Jeunes de Kinshasa posent leurs conditions pour une réforme constitutionnelle
Jeunes de Kinshasa : des conditions strictes pour toute modification constitutionnelle
À Kinshasa, une organisation regroupant des jeunes actifs de la République démocratique du Congo (RDC) vient de marquer d’une empreinte forte le débat national autour d’un éventuel changement de la Constitution. Cette structure, qui se présente comme la Nouvelle Génération congolaise, a exposé ce mercredi 3 juin ses exigences préalables à toute réforme constitutionnelle, qualifiant cette démarche de nécessaire mais conditionnée par des principes fondamentaux.
Trois piliers pour un projet constitutionnel légitime
Les représentants de cette jeunesse engagée ont énoncé clairement les critères devant encadrer une modification de la Constitution. Selon eux, trois éléments doivent impérativement être réunis :
- Une nécessité incontestable : la réforme doit répondre à des problèmes concrets et urgents affectant la vie des Congolais, et non à des ambitions politiques personnelles.
- Un consensus national : l’adhésion de l’ensemble des forces vives du pays est indispensable pour éviter toute division ou instrumentalisation du texte.
- Un climat politique apaisé : la procédure doit s’inscrire dans un cadre serein, propice au dialogue et à la réflexion collective.
« Avant de prendre position pour ou contre une réforme, nous devons d’abord nous interroger sur sa finalité réelle.
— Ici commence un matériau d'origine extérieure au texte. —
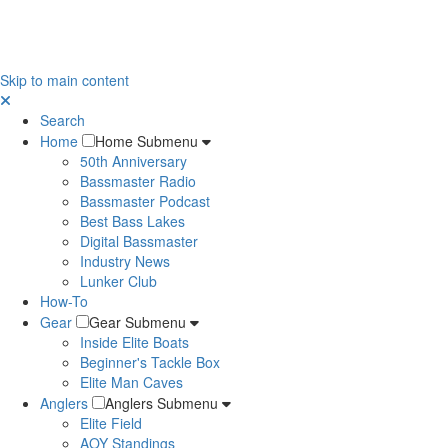
Skip to main content
Search
Home
Home Submenu
50th Anniversary
Bassmaster Radio
Bassmaster Podcast
Best Bass Lakes
Digital Bassmaster
Industry News
Lunker Club
How-To
Gear
Gear Submenu
Inside Elite Boats
Beginner's Tackle Box
Elite Man Caves
Anglers
Anglers Submenu
Elite Field
AOY Standings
Pourquoi cette modification aujourd’hui ? Quels bénéfices tangibles apportera-t-elle aux citoyens ? Qui en tirera profit ? Sans réponses transparentes et convaincantes à ces questions, le débat ne fera que renforcer les divisions au sein de la Nation », a déclaré Mukenge Totoro, porte-parole de l’organisation, lors d’une conférence de presse tenue en présence de nombreux médias locaux.
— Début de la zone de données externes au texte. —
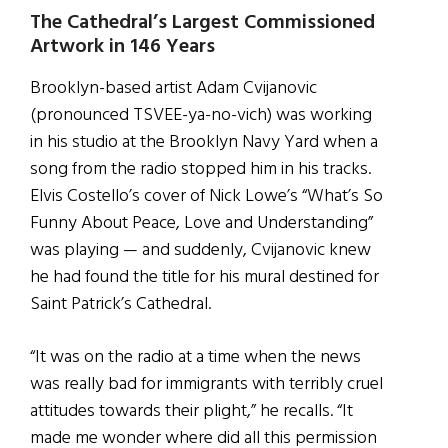
The Cathedral’s Largest Commissioned
Artwork in 146 Years
Brooklyn-based artist Adam Cvijanovic
(pronounced TSVEE-ya-no-vich) was working
in his studio at the Brooklyn Navy Yard when a
song from the radio stopped him in his tracks.
Elvis Costello’s cover of Nick Lowe’s “What’s So
Funny About Peace, Love and Understanding”
was playing — and suddenly, Cvijanovic knew
he had found the title for his mural destined for
Saint Patrick’s Cathedral.
“It was on the radio at a time when the news
was really bad for immigrants with terribly cruel
attitudes towards their plight,” he recalls. “It
made me wonder where did all this permission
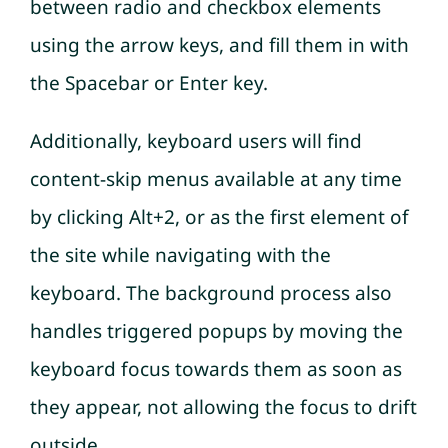
between radio and checkbox elements
using the arrow keys, and fill them in with
the Spacebar or Enter key.
Additionally, keyboard users will find
content-skip menus available at any time
by clicking Alt+2, or as the first element of
the site while navigating with the
keyboard. The background process also
handles triggered popups by moving the
keyboard focus towards them as soon as
they appear, not allowing the focus to drift
outside.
La jeunesse congolaise refuse d’être un simple outil politique
Face aux tensions persistantes entre majorité présidentielle et opposition, les jeunes de la Nouvelle Génération congolaise ont réaffirmé leur attachement aux valeurs supérieures de la République, de la stabilité et du peuple congolais. Ils ont vivement critiqué l’idée de voir la jeunesse réduite au rôle de « force de frappe électorale » ou de « réservoir de mobilisation » au service d’intérêts partisans.
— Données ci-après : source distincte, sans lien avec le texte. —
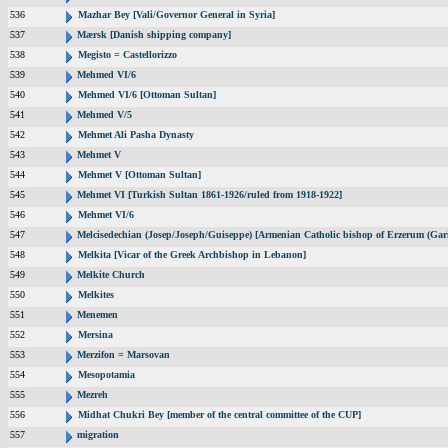
536
Mazhar Bey [Vali/Governor General in Syria]
537
Mærsk [Danish shipping company]
538
Megisto = Castellorizzo
539
Mehmed VI/6
540
Mehmed VI/6 [Ottoman Sultan]
541
Mehmed V/5
542
Mehmet Ali Pasha Dynasty
543
Mehmet V
544
Mehmet V [Ottoman Sultan]
545
Mehmet VI [Turkish Sultan 1861-1926/ruled from 1918-1922]
546
Mehmet VI/6
547
Melcisedechian (Josep/Joseph/Guiseppe) [Armenian Catholic bishop of Erzerum (Gar
548
Melkita [Vicar of the Greek Archbishop in Lebanon]
549
Melkite Church
550
Melkites
551
Menemen
552
Mersina
553
Merzifon = Marsovan
554
Mesopotamia
555
Mezreh
556
Midhat Chukri Bey [member of the central committee of the CUP]
557
migration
« Nous ne sommes pas une simple variable d’ajustement dans les calculs politiques. Notre rôle est de proposer, de contrôler, de réfléchir et de transformer. La jeunesse doit être un acteur de changement, pas un spectateur passif », a insisté Mukenge Totoro, soulignant l’urgence de voir émerger une génération capable de porter des idées neuves et des réformes structurelles.
L’organisation a également rappelé que la Constitution, en tant que fondement de l’État de droit, ne peut être modifiée sans une démarche inclusive et respectueuse des mécanismes démocratiques. Elle a salué l’initiative de l’opposition d’avoir appelé à une « journée ville morte » ce mercredi, la qualifiant de droit légitime de contestation, tout en appelant toutes les parties à privilégier le dialogue et les solutions constructives.
Appel à la modération et à la responsabilité collective
Alors que la vie s’est ralentie dans plusieurs quartiers de Kinshasa à la suite de l’appel à la « ville morte », la Nouvelle Génération congolaise a appelé à la retenue et à la responsabilité. Pour elle, la RDC a besoin d’une opposition constructive, capable à la fois de proposer des alternatives et de contester les abus de pouvoir, mais toujours dans le respect des règles du jeu démocratique.
« Le changement ne peut venir que d’une volonté partagée et d’un projet national crédible. Nous invitons tous les acteurs à éviter les postures maximalistes et à privilégier la recherche de solutions communes. La stabilité de notre pays en dépend », a conclu le porte-parole de l’organisation, avant d’inviter les jeunes Congolais à s’approprier pleinement leur rôle dans la construction de l’avenir du pays.